------ Dataset entries ------
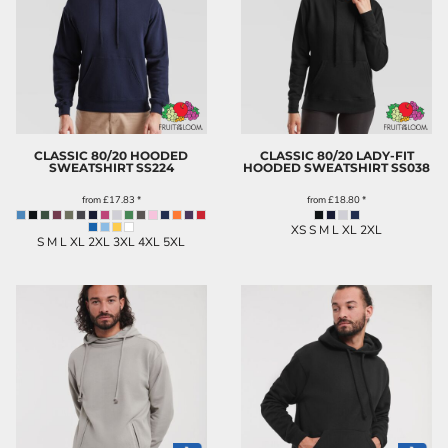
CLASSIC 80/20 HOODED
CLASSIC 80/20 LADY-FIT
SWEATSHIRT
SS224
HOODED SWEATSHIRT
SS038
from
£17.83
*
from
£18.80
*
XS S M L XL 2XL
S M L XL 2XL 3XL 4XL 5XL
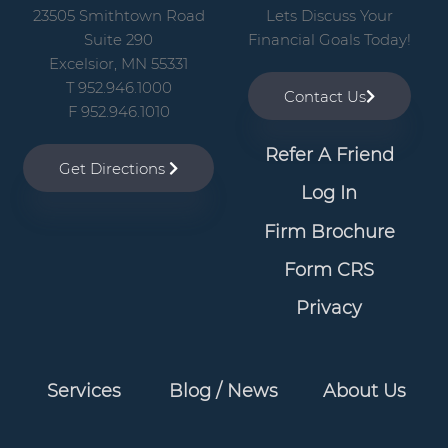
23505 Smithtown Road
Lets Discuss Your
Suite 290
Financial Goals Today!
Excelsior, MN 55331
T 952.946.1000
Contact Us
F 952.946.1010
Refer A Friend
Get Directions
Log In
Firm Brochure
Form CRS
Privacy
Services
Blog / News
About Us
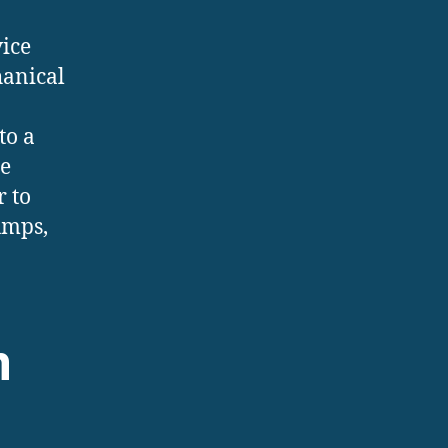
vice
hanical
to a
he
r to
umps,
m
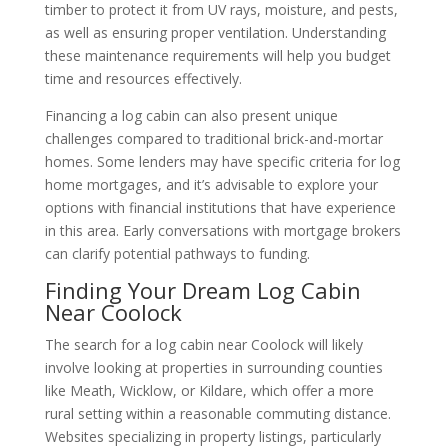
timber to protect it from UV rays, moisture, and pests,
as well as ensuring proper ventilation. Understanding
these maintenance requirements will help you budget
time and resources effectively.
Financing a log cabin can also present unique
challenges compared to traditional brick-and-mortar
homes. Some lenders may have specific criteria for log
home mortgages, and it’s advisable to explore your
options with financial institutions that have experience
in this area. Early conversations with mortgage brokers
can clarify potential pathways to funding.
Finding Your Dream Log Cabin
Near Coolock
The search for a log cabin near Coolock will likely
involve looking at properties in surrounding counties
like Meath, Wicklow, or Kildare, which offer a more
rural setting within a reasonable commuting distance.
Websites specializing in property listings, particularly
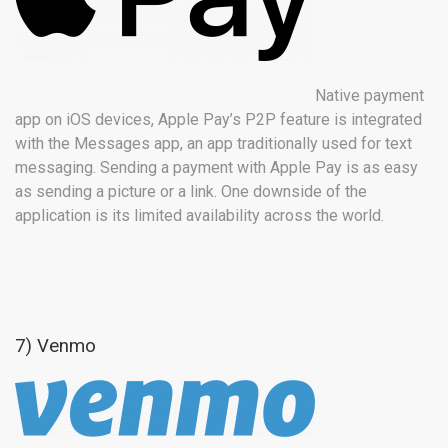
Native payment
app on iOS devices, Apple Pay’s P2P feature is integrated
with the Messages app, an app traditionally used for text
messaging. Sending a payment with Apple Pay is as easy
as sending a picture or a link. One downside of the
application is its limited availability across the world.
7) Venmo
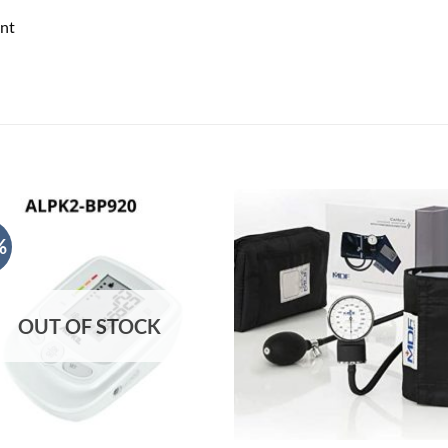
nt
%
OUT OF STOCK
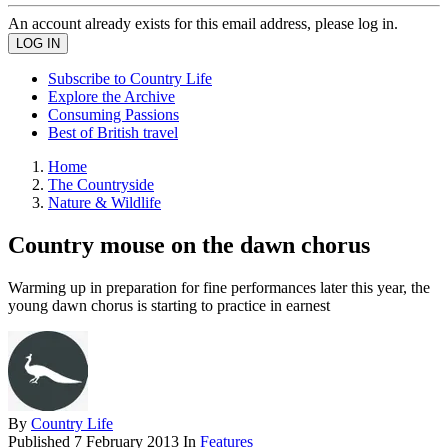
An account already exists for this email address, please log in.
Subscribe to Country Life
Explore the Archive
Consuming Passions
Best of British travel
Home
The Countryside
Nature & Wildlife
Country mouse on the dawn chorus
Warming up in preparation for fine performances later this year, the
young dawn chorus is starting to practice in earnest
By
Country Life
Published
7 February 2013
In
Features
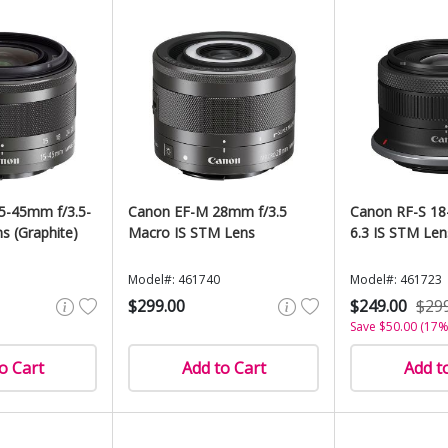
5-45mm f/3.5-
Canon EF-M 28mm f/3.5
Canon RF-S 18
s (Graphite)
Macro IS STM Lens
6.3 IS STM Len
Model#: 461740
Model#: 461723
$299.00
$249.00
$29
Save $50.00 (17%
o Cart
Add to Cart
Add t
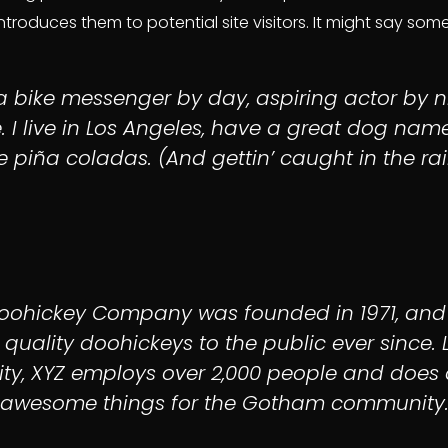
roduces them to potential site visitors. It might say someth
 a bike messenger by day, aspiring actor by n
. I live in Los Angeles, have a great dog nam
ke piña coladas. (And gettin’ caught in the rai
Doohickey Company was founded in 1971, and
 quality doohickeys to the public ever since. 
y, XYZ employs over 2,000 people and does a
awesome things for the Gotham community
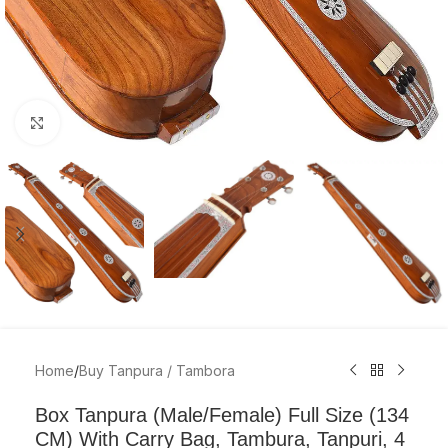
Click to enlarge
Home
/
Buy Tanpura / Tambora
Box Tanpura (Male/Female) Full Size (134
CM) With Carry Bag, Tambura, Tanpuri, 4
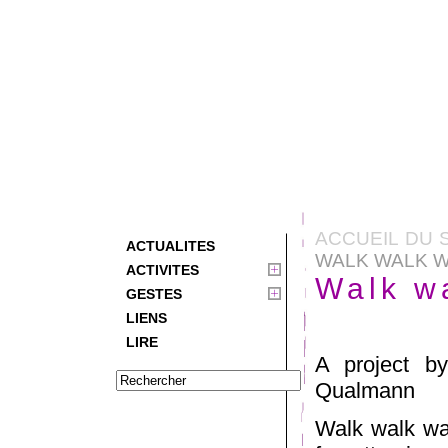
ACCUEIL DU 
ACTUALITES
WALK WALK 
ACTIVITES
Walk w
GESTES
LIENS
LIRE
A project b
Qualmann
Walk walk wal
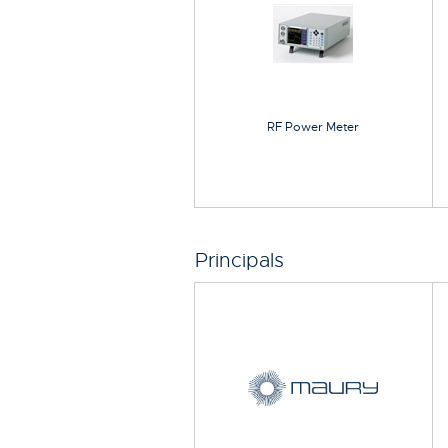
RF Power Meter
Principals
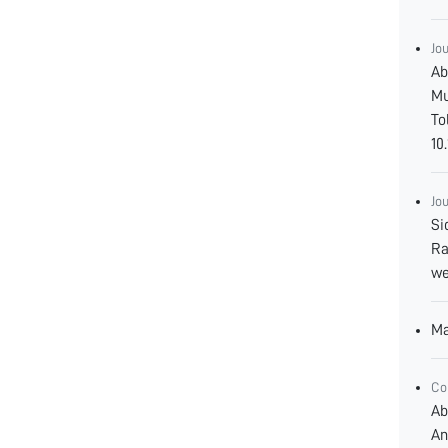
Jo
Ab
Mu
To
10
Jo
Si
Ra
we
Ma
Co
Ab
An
------
------ Dataset entries ------
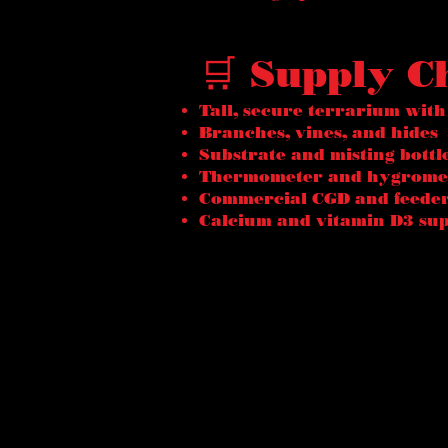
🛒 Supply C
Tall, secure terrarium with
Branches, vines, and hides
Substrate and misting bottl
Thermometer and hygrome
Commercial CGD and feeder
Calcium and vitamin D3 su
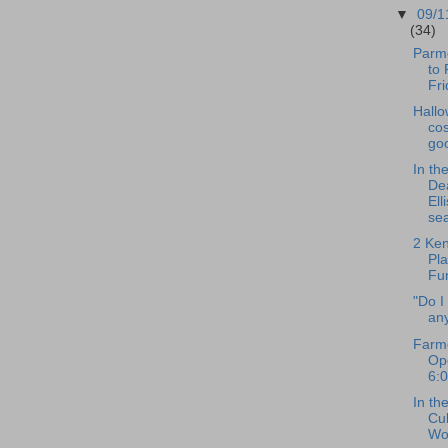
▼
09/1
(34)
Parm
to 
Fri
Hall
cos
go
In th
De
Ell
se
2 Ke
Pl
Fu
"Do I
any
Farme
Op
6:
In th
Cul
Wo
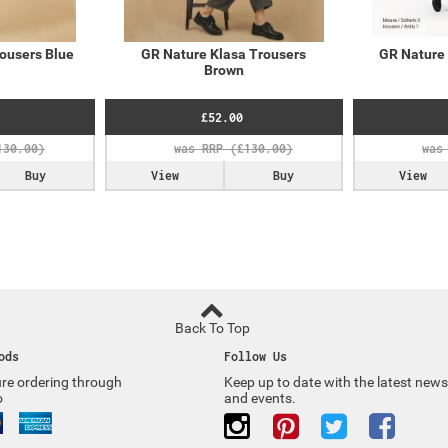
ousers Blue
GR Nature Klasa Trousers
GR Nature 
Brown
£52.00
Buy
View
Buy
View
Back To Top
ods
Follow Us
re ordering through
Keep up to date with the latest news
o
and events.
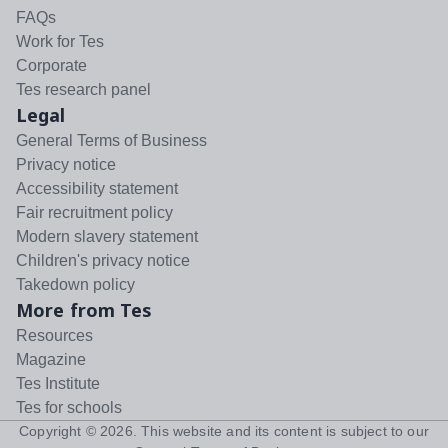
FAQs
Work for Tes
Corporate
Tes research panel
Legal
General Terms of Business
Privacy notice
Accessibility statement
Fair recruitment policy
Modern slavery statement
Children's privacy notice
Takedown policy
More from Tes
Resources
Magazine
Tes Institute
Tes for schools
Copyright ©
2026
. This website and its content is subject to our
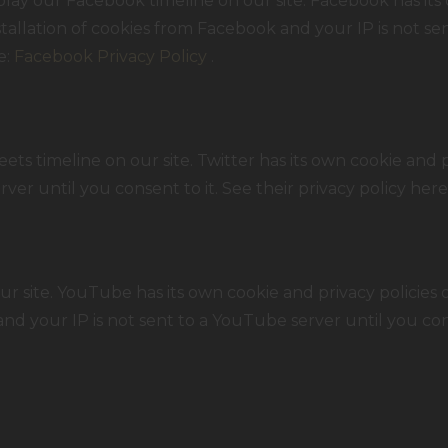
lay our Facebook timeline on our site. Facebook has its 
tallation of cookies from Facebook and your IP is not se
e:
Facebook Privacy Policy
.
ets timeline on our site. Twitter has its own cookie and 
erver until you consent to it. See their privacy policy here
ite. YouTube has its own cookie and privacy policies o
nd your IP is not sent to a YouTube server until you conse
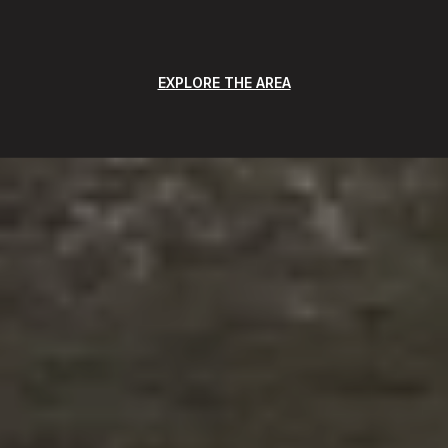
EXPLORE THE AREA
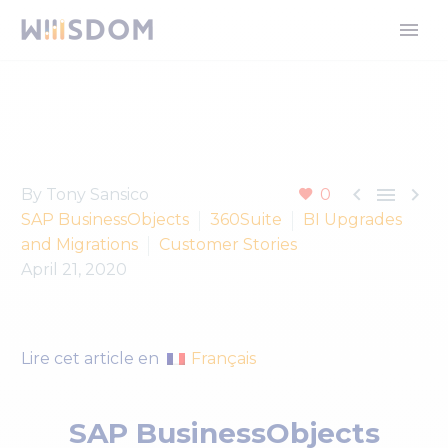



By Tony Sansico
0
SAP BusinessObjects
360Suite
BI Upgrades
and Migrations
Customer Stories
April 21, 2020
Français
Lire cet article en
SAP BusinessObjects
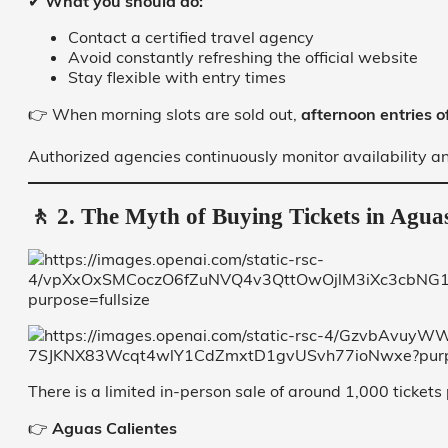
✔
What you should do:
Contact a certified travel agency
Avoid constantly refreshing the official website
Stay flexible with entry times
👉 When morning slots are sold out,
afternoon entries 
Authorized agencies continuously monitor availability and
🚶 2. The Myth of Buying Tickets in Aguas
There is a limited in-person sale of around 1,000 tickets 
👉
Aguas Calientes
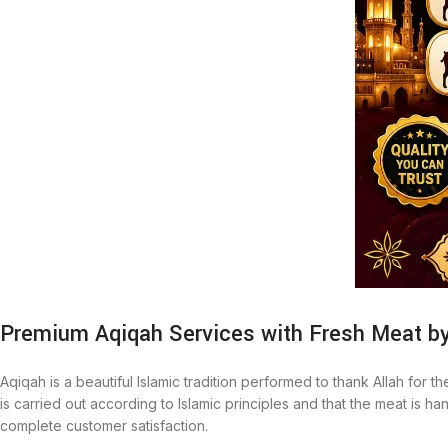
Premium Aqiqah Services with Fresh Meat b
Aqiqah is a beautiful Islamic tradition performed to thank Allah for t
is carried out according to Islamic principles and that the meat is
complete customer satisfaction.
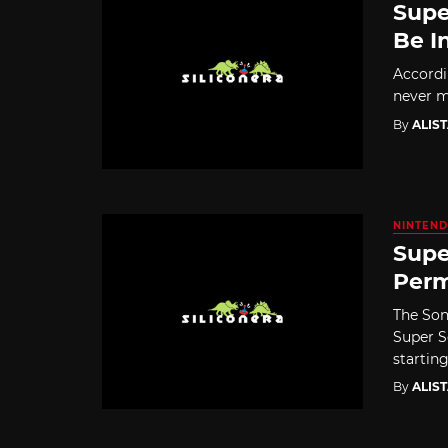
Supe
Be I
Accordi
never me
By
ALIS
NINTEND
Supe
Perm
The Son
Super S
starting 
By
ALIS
------
------ Dataset entries ------
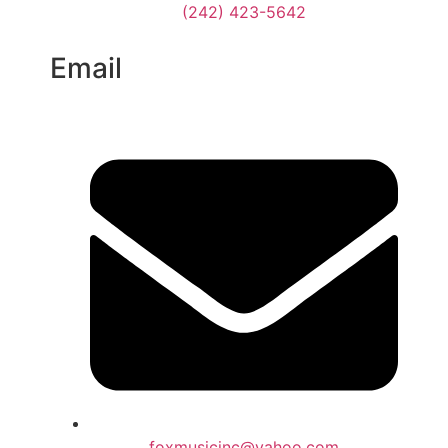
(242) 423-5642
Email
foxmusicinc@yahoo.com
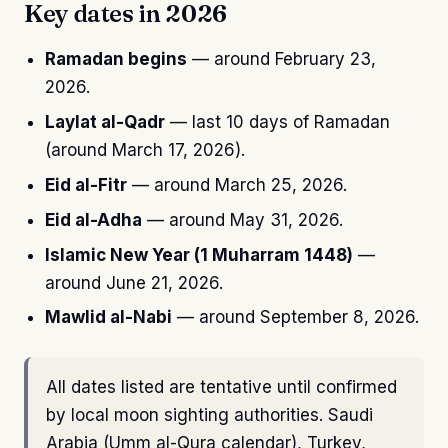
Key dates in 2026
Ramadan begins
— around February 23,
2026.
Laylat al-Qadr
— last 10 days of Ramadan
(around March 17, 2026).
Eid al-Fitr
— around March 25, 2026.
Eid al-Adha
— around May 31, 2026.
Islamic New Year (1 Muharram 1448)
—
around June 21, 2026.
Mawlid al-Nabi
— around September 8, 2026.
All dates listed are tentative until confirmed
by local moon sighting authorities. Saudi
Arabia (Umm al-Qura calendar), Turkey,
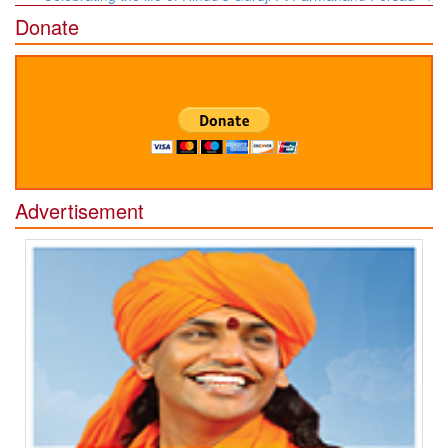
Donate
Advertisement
------
What the task requires:
Starting from the line with "All dates listed" in the records above, repeat each line exactly until you have written the line with "Advertisement", then stop; drop the pictures.

Exercise solution:
All dates listed are tentative until confirmed
by local moon sighting authorities. Saudi
Arabia (Umm al-Qura calendar), Turkey,
Donate
Advertisement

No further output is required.